Born to dairy producers in South Dakota, Pride and Joy owner Allen Voortman has always loved farm life. When he was 10, the culmination of three years of drought put his family's farm out of business, and they lost everything. To Allen's dismay, the family moved west to Southern California. When he turned 21 in 1971, Allen was ready to see the country, and he traveled with a friend all over the United States. At the end of his travels, he ended up in Eastern Washington where he promptly found work on a dairy.

Allen started raising baby calves on his own and taking care of other people's dairies while they went on vacation. He took his farm-sitting pay in heifers—raising them until they were cows. This enabled him to build his own dairy herd without borrowing money.

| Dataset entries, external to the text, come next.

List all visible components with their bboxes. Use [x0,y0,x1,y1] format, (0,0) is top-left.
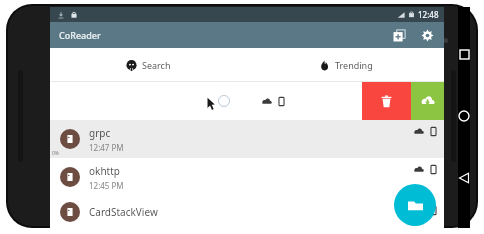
button[interactable]: Open folder [394,184,436,226]
staticText: 12:48 [418,9,439,20]
button[interactable]: Download [411,82,444,120]
staticText: 0% [52,150,60,157]
button[interactable]: Recent apps [458,43,470,65]
button[interactable]: Back [458,167,470,189]
staticText: Trending [335,59,373,71]
button[interactable]: okhttp [50,158,444,196]
button[interactable]: grpc [50,120,444,158]
button[interactable]: Search [50,48,247,81]
staticText: Search [142,59,171,71]
button[interactable]: Settings [417,25,437,45]
staticText: 12:45 PM [89,180,124,191]
staticText: 12:47 PM [89,142,124,153]
staticText: grpc [89,126,111,140]
button[interactable]: Delete [362,82,411,120]
button[interactable]: CardStackView [50,196,444,228]
button[interactable]: Trending [247,48,444,81]
button[interactable]: Add to library [389,25,409,45]
staticText: CoReader [59,29,101,41]
button[interactable]: Home [458,105,470,127]
staticText: okhttp [89,164,120,178]
staticText: CardStackView [89,205,158,219]
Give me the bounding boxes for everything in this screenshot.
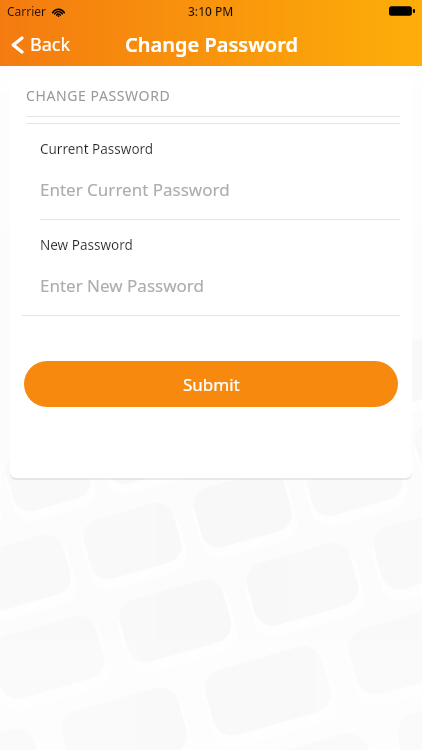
staticText: CHANGE PASSWORD — [26, 86, 171, 105]
button[interactable]: Back — [8, 28, 73, 61]
staticText: 3:10 PM — [188, 3, 234, 19]
staticText: Carrier — [7, 3, 47, 19]
staticText: Current Password — [40, 140, 154, 158]
staticText: Enter Current Password — [40, 178, 230, 201]
staticText: Back — [30, 32, 71, 57]
button[interactable]: Current Password — [10, 124, 412, 219]
staticText: Enter New Password — [40, 274, 204, 297]
button[interactable]: New Password — [10, 220, 412, 315]
staticText: Change Password — [125, 31, 298, 58]
staticText: New Password — [40, 236, 133, 254]
staticText: Submit — [183, 373, 240, 396]
button[interactable]: Submit — [24, 361, 398, 407]
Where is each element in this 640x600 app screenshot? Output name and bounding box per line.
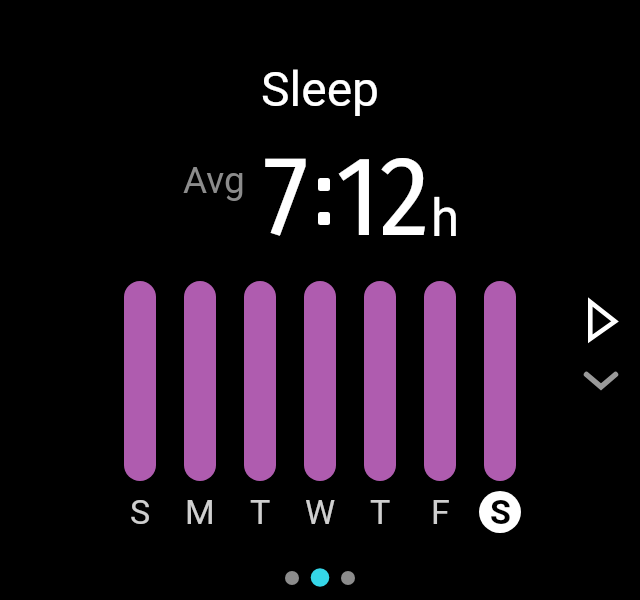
staticText: S: [490, 492, 511, 532]
button[interactable]: [580, 364, 624, 400]
button[interactable]: [580, 293, 626, 351]
staticText: S: [130, 492, 151, 532]
staticText: T: [250, 492, 271, 532]
staticText: 12: [336, 130, 430, 264]
staticText: Sleep: [261, 61, 380, 117]
staticText: h: [431, 189, 460, 249]
staticText: M: [185, 492, 215, 532]
staticText: W: [305, 492, 336, 532]
staticText: F: [431, 492, 450, 532]
staticText: 7: [263, 130, 309, 264]
staticText: T: [370, 492, 391, 532]
staticText: Avg: [183, 159, 245, 202]
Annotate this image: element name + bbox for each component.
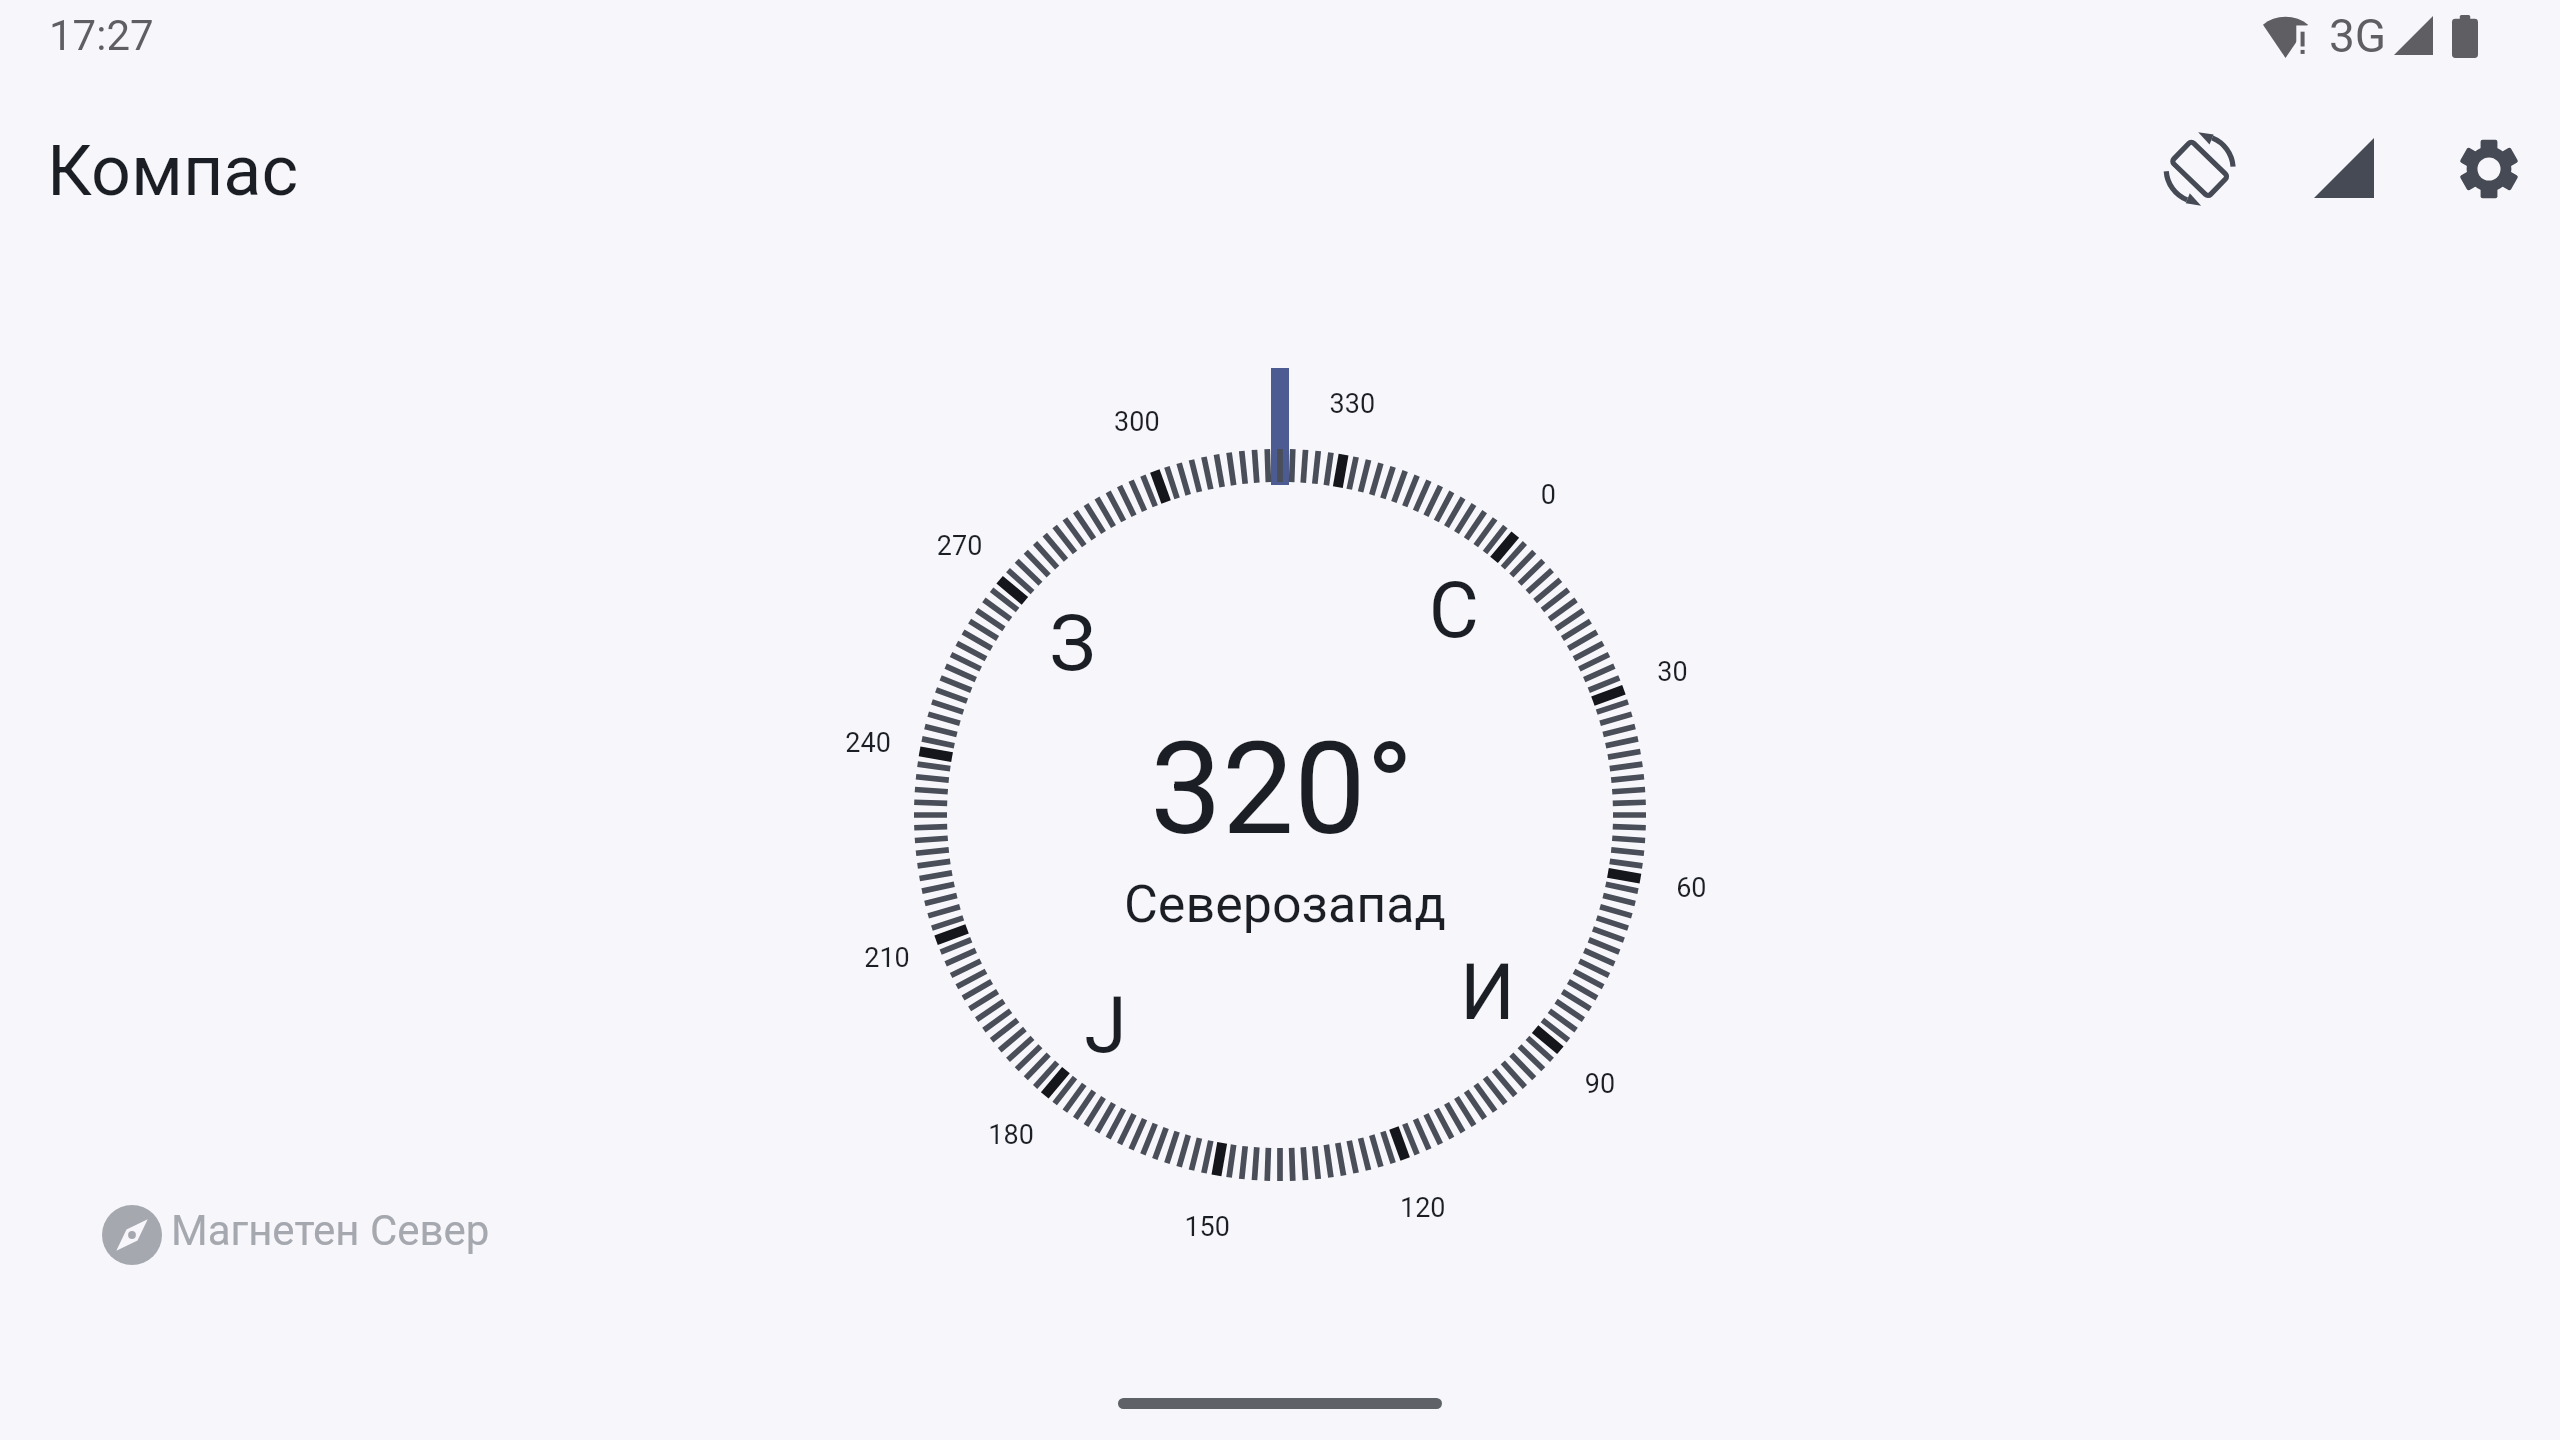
button[interactable]: Магнетен Север [98, 1201, 498, 1269]
button[interactable]: Settings [2440, 120, 2536, 216]
button[interactable]: Sensor accuracy [2296, 120, 2392, 216]
button[interactable]: Screen rotation [2152, 120, 2248, 216]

He partnered with another farmer in the area, pooling resources to work one dairy operation. Eventually, they sold that farm, which today is the only other organic dairy in Yakima Valley area. In 1978, Allen purchased the land where he and his wife Cheryl would raise their own family and build the farm they now call Pride and Joy.

Looking back on his earlier farming days, Allen recalls a time the enjoyment he derived from farming was slowly draining out of him. "I came from high production farming—a high-input, high-output operation, and it wasn't any fun anymore," he says. "All I was doing was servicing short-term debt, and not really getting anywhere.  But, not anymore!"

"I feel really good about what we are doing now," Allen says. "It's a low-stress lifestyle. I am lucky to work with cows every day and produce the best products we can put out there."